In tutto ciò, dunque, secondo Schweller, la presenza di una minaccia esterna gioca un ruolo di scarsa importanza ⇒ egli propone una definizione di bandwagoning più ampia di quella di Walt, suggerendo inoltre che esso è il comportamento più frequente nella politica internazionale. 
Altri autori hanno criticato la teoria dell’equilibrio della minaccia di Walt. Ecco alcune critiche: 
Robert Kaufman Afferma che le democrazie non si comportano secondo quanto previsto dalla teoria dell’equilibrio della minaccia, perché esistono al loro interno delle costrizioni domestiche che ritardano l’adozione di un comportamento di balancing e ne diluiscono l’efficacia. 
Deborah Larson Afferma che la teoria di Walt non riesce a spiegare perché gli Stati in posizione simile si comportano in maniera opposta, diversamente da quanto previsto dalla teoria. Ad esempio: a volte, gli Stati forti fanno bandwagoning, mentre gli Stati deboli decidono di fare balancing. 

Tuttavia, afferma Schweller, Walt ha decisamente vinto nei confronti di queste critiche, dal momento che queste hanno comunque accettato la sua premessa, secondo la quale la scelta degli allineamenti viene meglio spiegata come risposta ad una minaccia. 
È proprio su questa premessa che Schweller organizza la sua critica. Egli, infatti, sostiene che spesso le scelte di allineamento sono guidate da opportunità di guadagno, così come da pericoli e timori di varia natura ⇒ la teoria dell’equilibrio della minaccia riesce a spiegare solo i casi in cui obiettivo dell’alleanza è la sicurezza. MA, come afferma lo stesso Walt, una delle principali motivazioni del bandwagoning è la condivisione del bottino della vittoria ⇒ occorre analizzare l’origine delle alleanze alla luce delle aspettative di guadagno, indipendentemente dal desiderio di una maggiore sicurezza. 
L’aspetto opportunistico del bandwagoning è molto importante soprattutto nell’analisi del comportamento degli Stati revisionisti. La teoria dell’equilibrio della minaccia, invece, è denotata dal grande difetto di essere tutta centrata sugli Stati soddisfatti e conservatori.
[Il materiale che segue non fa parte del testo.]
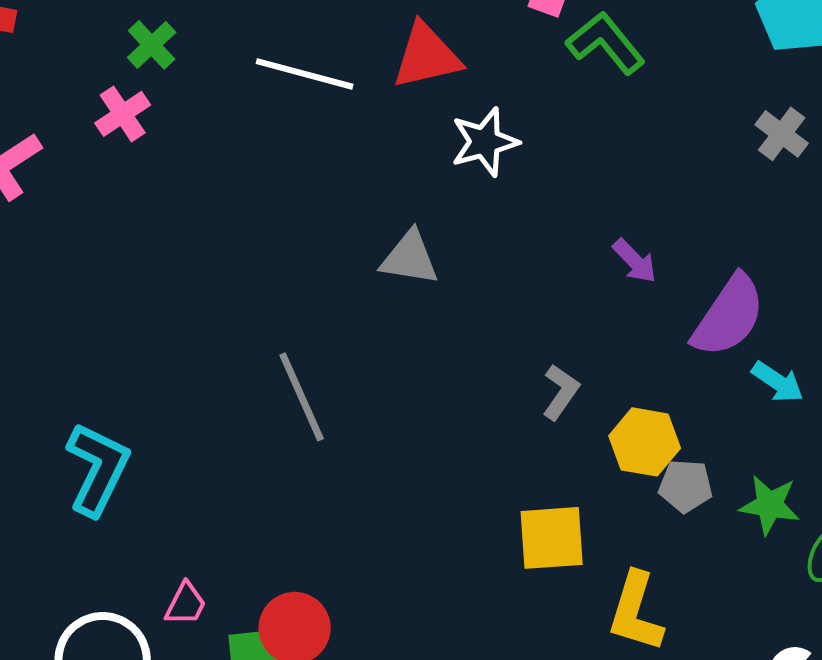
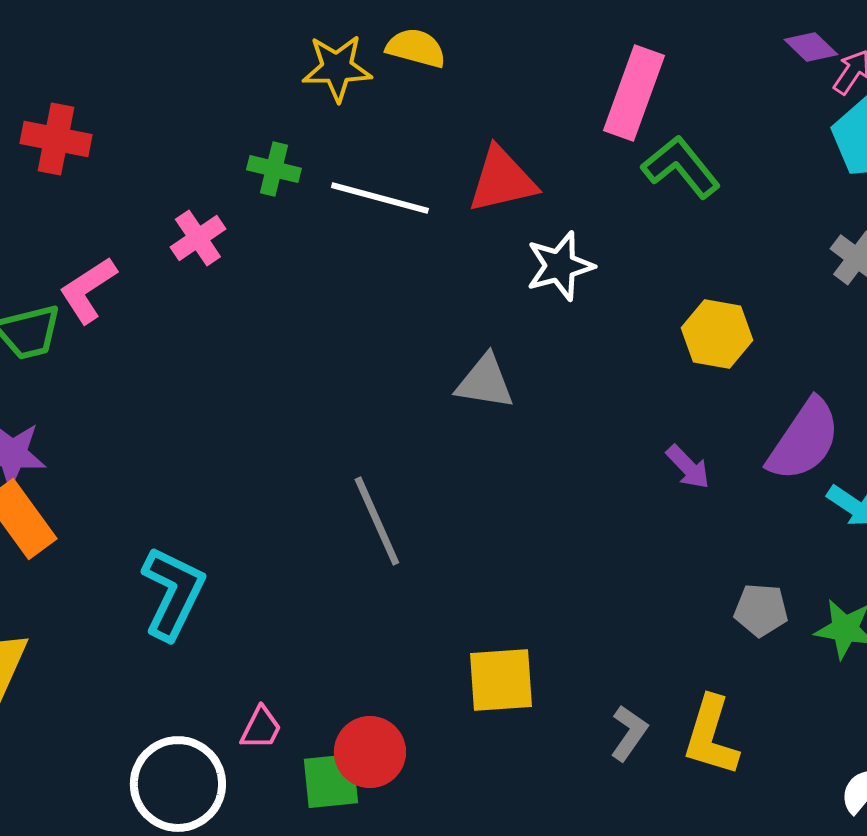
green cross: (152, 45) -> (274, 169), moved, turned -33
purple arrow: (635, 261) -> (688, 467), moved
gray L-shape: (561, 392) -> (629, 733), moved
yellow hexagon: (645, 442) -> (717, 334), moved
yellow square: (552, 538) -> (501, 680), moved

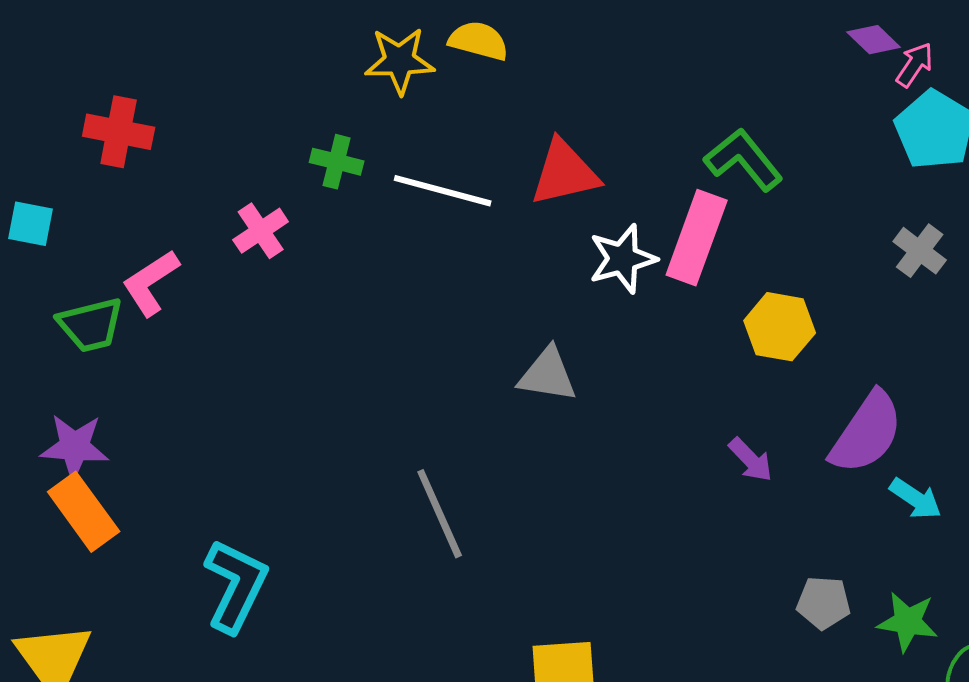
pink rectangle: (634, 93) -> (697, 238), moved

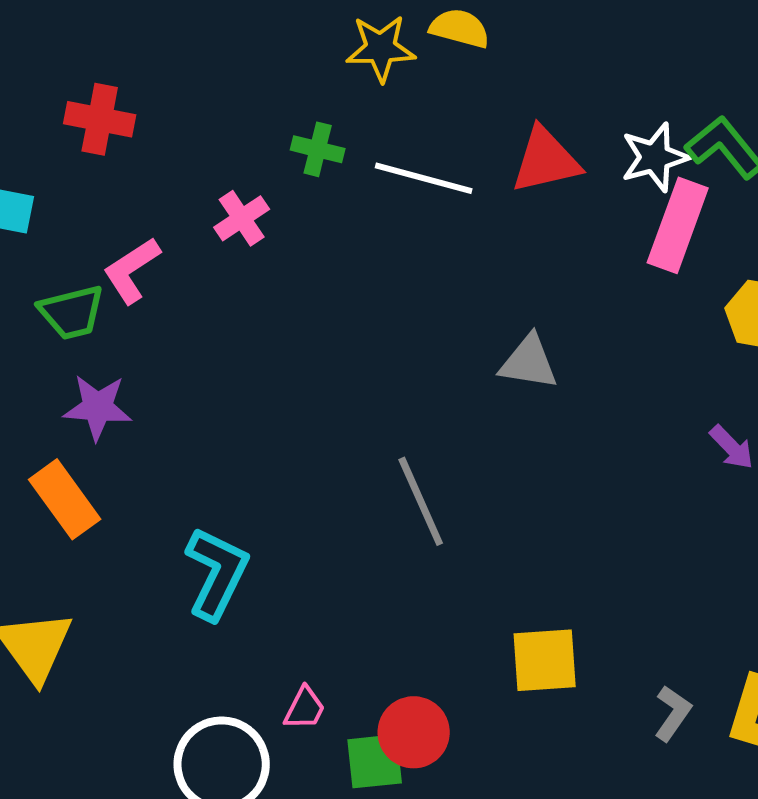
white star: (623, 259) -> (655, 157), moved
purple star: (75, 447) -> (98, 407), moved

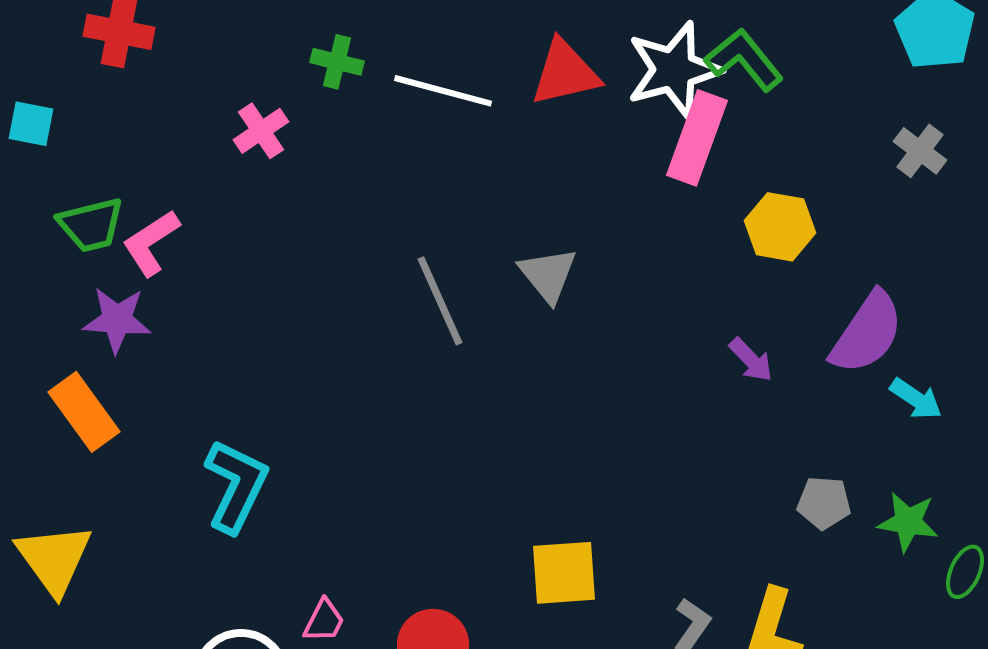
white star: (655, 157) -> (674, 70), size x1.4
pink L-shape: (132, 270) -> (151, 243), moved
gray triangle: (529, 362) -> (548, 275), turned 42
gray line: (421, 501) -> (440, 301), moved

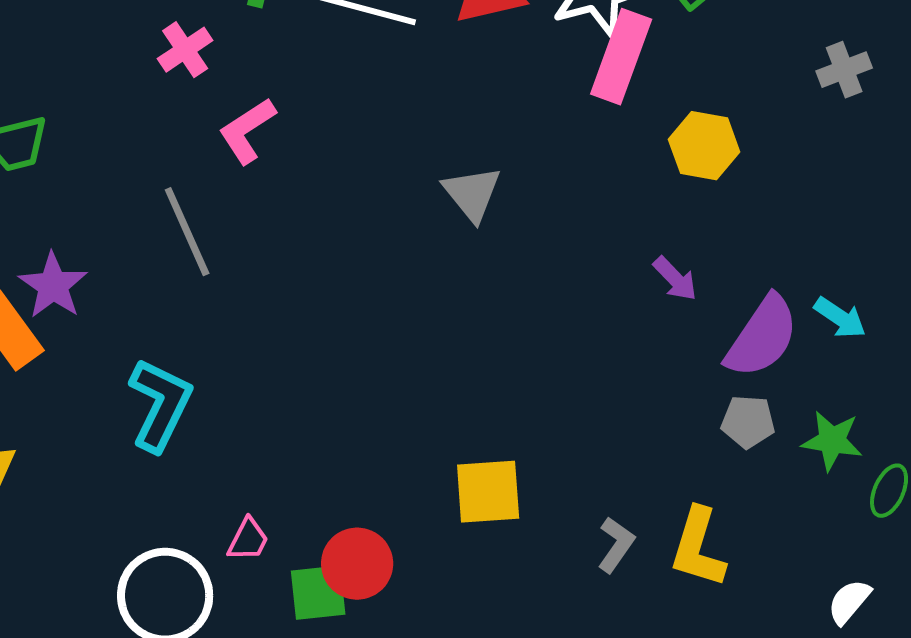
gray cross: (920, 151) -> (844, 70), turned 32
pink L-shape: (151, 243) -> (247, 131), moved
gray line: (440, 301) -> (187, 232), moved
purple star: (117, 320) -> (53, 286), moved, turned 30
purple semicircle: (867, 333) -> (762, 337), moved

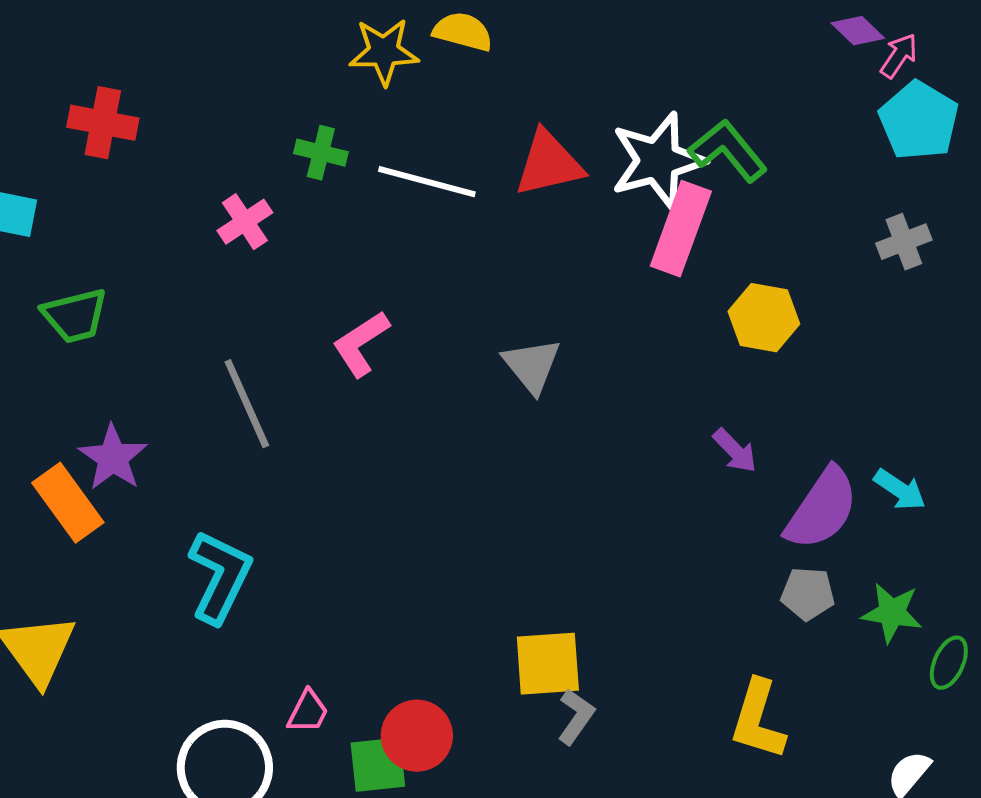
pink L-shape: (247, 131) -> (361, 344), moved
gray L-shape: (616, 545) -> (576, 717), moved

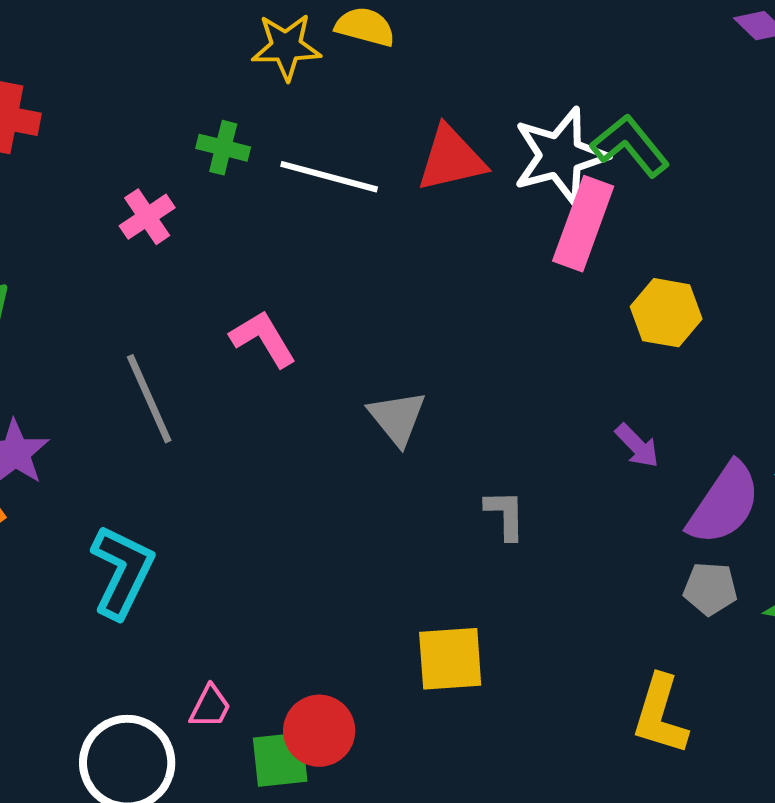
pink L-shape: (361, 344) -> (263, 339), turned 92
gray triangle: (532, 366) -> (397, 418), moved
gray L-shape: (576, 717) -> (505, 515), moved, turned -36

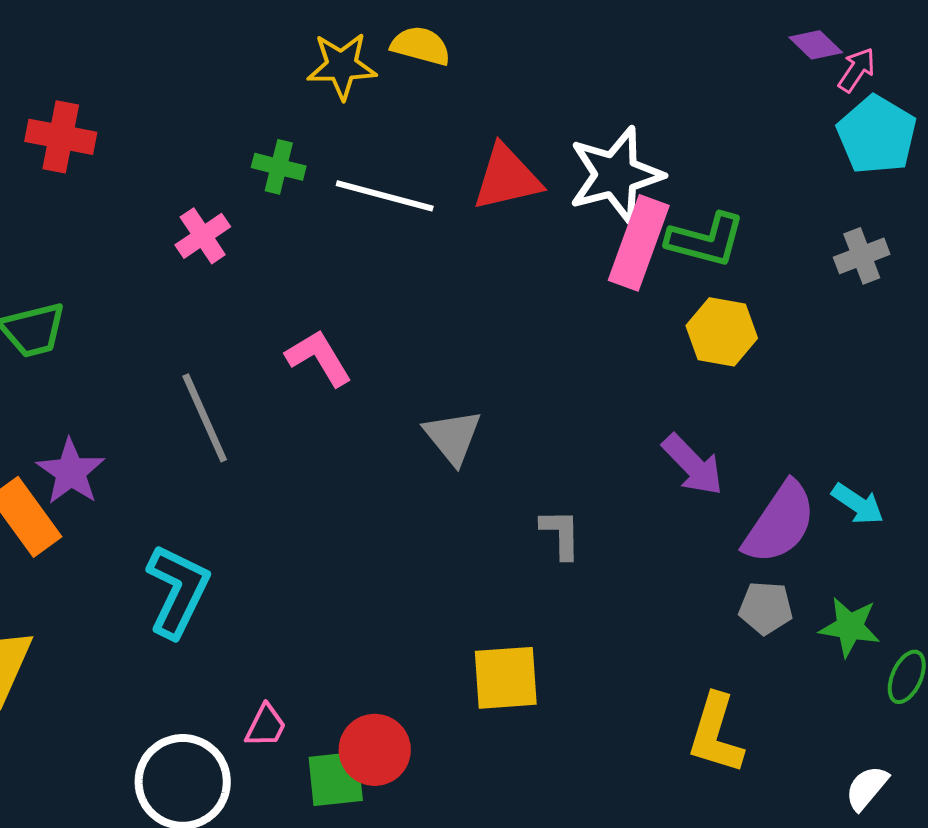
green L-shape: (630, 146) -> (706, 240), moved, turned 144
purple arrow: (637, 446) -> (693, 465), size x1.4

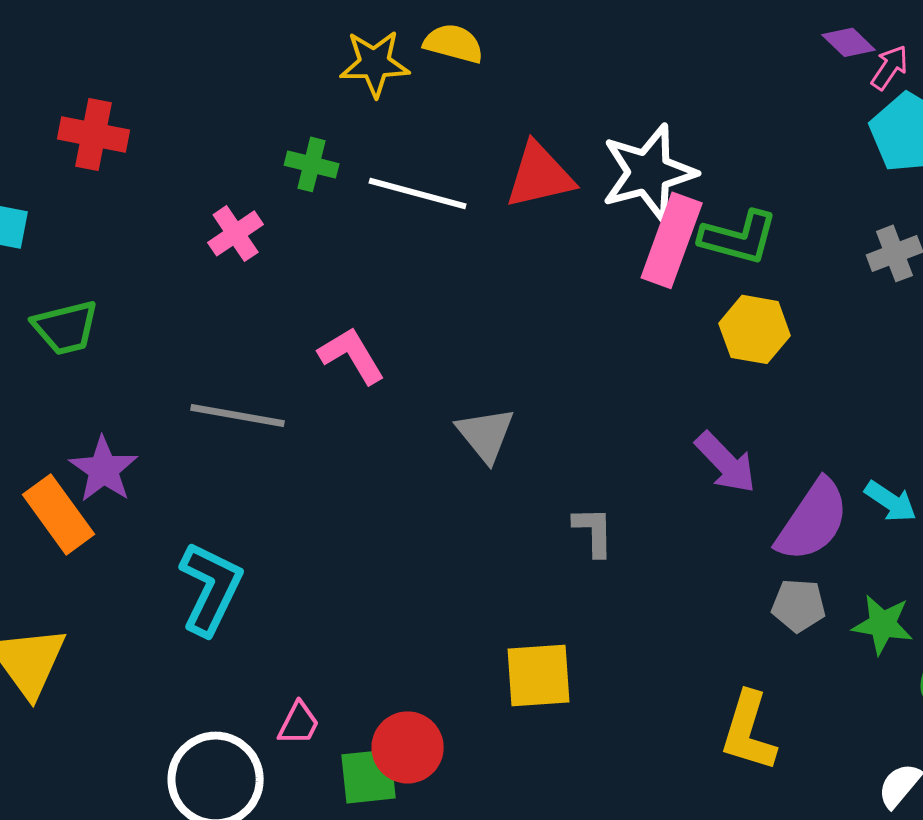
gray line: (205, 418) -> (238, 415), turned -56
Diversamente dai realisti classici, come E. H. Carr e H. Morgenthau, infatti, i realisti moderni tendono ad affermare che gli Stati sono disposti a pagare alti costi e correre alti rischi pur di proteggere ciò che già possiedono e, viceversa, pagherebbero pochissimo e correrebbero bassissimi rischi per migliorare la loro posizione nel sistema ⇒ la connotazione “posizionalisti difensivi” vale solo, secondo Schweller, nel caso degli Stati soddisfatti dell’attuale status quo. 
Ma di certo questo non è l’obiettivo degli Stati revisionisti, decisi a migliorare, non a conservare, la loro posizione nel sistema.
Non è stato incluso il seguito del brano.